Da 5 anni in Italia è impossibile usare liberamente le reti Wi-Fi se prima non si è perso tempo nel fornire dati di identificazione, che nessuno controlla. Questa vergogna che frena lo sviluppo tecnologico del paese si chiama decreto Pisanu. Aggiornato.
Il “bello” è che questa legge è stata mantenuta viva, di anno in anno, sia dal centro-destra che dal centro-sinistra
Oggi, lo stesso centro-destra e centro sinistra (se pur in forma mutata) proporranno di eliminare il decreto Pisanu. Lo segnalano La Stampa e L’Espresso, sottolineando che in questo periodo ci hanno guadagnato soltanto le telecom che hanno venduto a più non posso i modem 3G ed i relativi abbonamenti ad Internet.
Questo pomeriggio Linda Lanzillotta (Alleanza Per l’Italia), Paolo Gentiloni (Partito Democratico) e Luca Barbareschi (Futuro e Libertà per l’Italia) illustreranno la proposta che, speriamo, venga sottoscritta dalla maggioranza dei nostri rappresentanti al Parlamento: “abrogazione delle norme recanti limitazioni dell’accesso a Internet”.
Chi è abituato a viaggiare in tutto il mondo, ma basta solo mettere il piede fuori confine, avrà notato che in paesi più civili del nostro esistono ovunque hotspot Wi-Fi liberi e gratuiti ai quali si accede (spesso senza limiti di tempo) solo cliccando su “accetto le regole”.
Qui no, si teme un assurdo “terrorismo” che sarebbe pronto ad usare Internet per non si sa bene quale minaccia. Non succede a New York City dove i parchi sono pieni di reti Wi-Fi aperte, dovrebbe succedere a Bari, Roma o Torino?
In uno slancio inaspettato anche il politico sardo che ha dato il suo nome a questa legge, Beppe Pisanu, cancellerebbe il decreto Pisanu. Pur con tutte le cautele del caso.
Tutte inutili le cautele, qualcuno ha pensato al solo invio del numero del proprio cellulare invece che tutti i dati della carta d’identità, della cartella esattoriale, degli ultimi esami del sangue e del nome della squadra preferita… ogni cosa che implica un sistema più lungo del cliccare il tasto “accetta” è una ignobile perdita di tempo. Non si devono sforzare in grandi elucubrazioni a Roma, devono semplicemente copiare quello che succede altrove e terminare le proroghe di fine anno.
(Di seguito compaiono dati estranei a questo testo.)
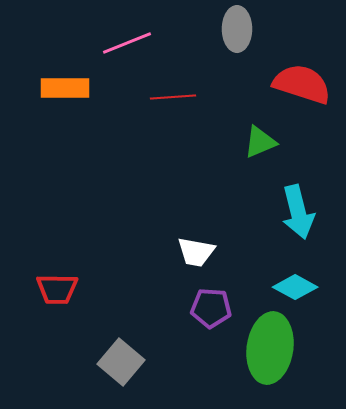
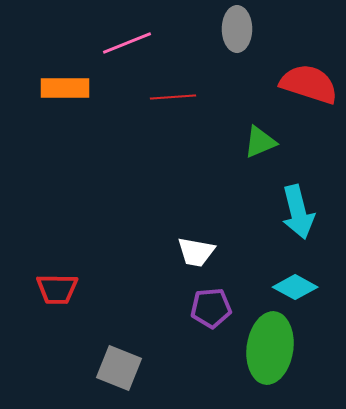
red semicircle: moved 7 px right
purple pentagon: rotated 9 degrees counterclockwise
gray square: moved 2 px left, 6 px down; rotated 18 degrees counterclockwise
Lo sa anche Apple e si lamenta di non poter offrire l’accesso libero dai suoi 4 Apple Store ma, seppur con un fantastico ritardo, solo nelle ultime settimane si è accorta dell’esistenza della legge ed ha impedito ai visitatori dei suoi negozi italiani di agganciarsi al Wi-Fi gratuito.
Che la ragionevolezza sia con voi, per una volta ogni tanto fate quello che la gente vuole e non solo gli interessi di qualcuno!
Aggiornamento del 06/10/2010: ecco il testo della proposta di legge, sostenuta anche da Roberto Rao (UDC).
Onorevoli colleghi,
Il decreto legge 27 luglio 2005, n.144, adottato dal Governo Berlusconi con la legge 31 luglio 2005, n.155, recante “misure urgenti per il contrasto del terrorismo internazionale” fu, a suo tempo, la risposta del legislatore al clima di paura generato dalla strage del 7 luglio 2005 a Londra.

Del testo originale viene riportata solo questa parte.